Hi,
i was wondering how is it possible not to have incorporated a captcha or an other mechanism for brute force attacks on login page.
it doesn’t look secure enough for a remote install on a hosting service other than our intranet, and maybe not even there…
I was comparing it to the overly popular wordpress installs that have numerous ways of blocking unwanted login attempts, banning mechanisms of IP addresses, captcha verifications, login timeouts and general timers to name a few. Does anybody share the same thoughts with me on this?

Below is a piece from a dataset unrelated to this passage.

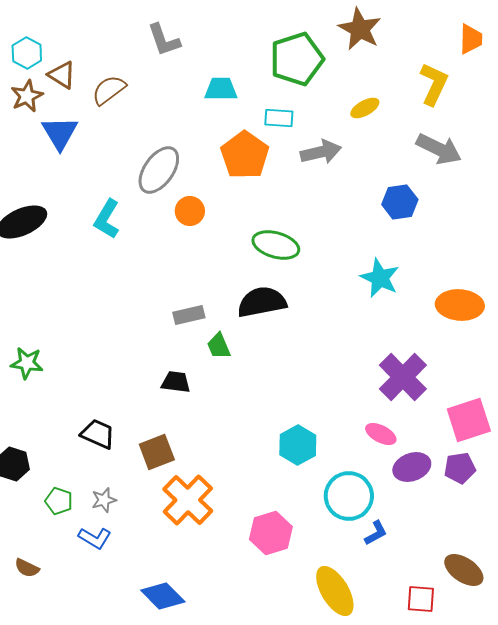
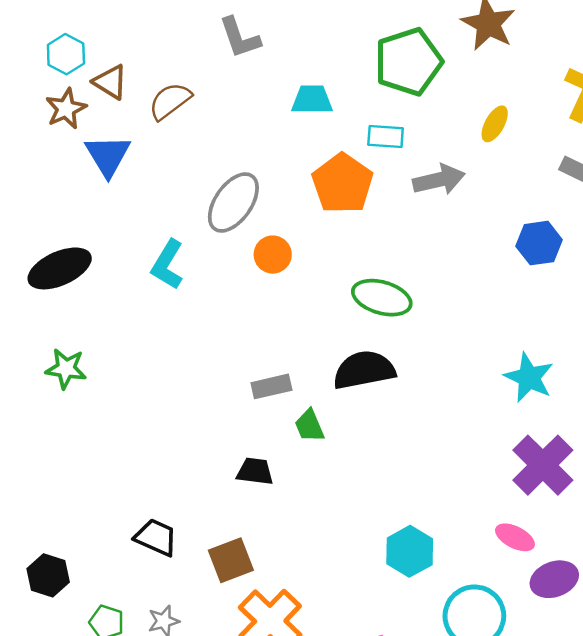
yellow ellipse: (365, 108) -> (495, 124), turned -32
cyan star: (380, 278) -> (529, 378), moved
green star: (27, 363) -> (66, 369), moved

Has anyone made an effort of looking into this as an issue?
Thanks
Hi @kounelii,
Generally, EMRs aren’t public facing, so the chances of a brute force attack are minimal. OpenEMR is fullly HIPAA compliant, but there’s always more we can be doing to improve security.
The biggest roadblock to new features is having a developer to do the work. If you’d like to work on a captcha system we can get you started on contributing to the community!
hi, sure @robert.down , i would like to try out a few mods on /interface/login/login.php to see how it goes and maybe pass it on to the next patch.
you develop on sourceforge, right?
Good day
I suggest working on Github, we’ve retired a lot of the sourceforge usage. Fork a copy of the repo on GitHub, make your changes on a feature branch and submit a PR.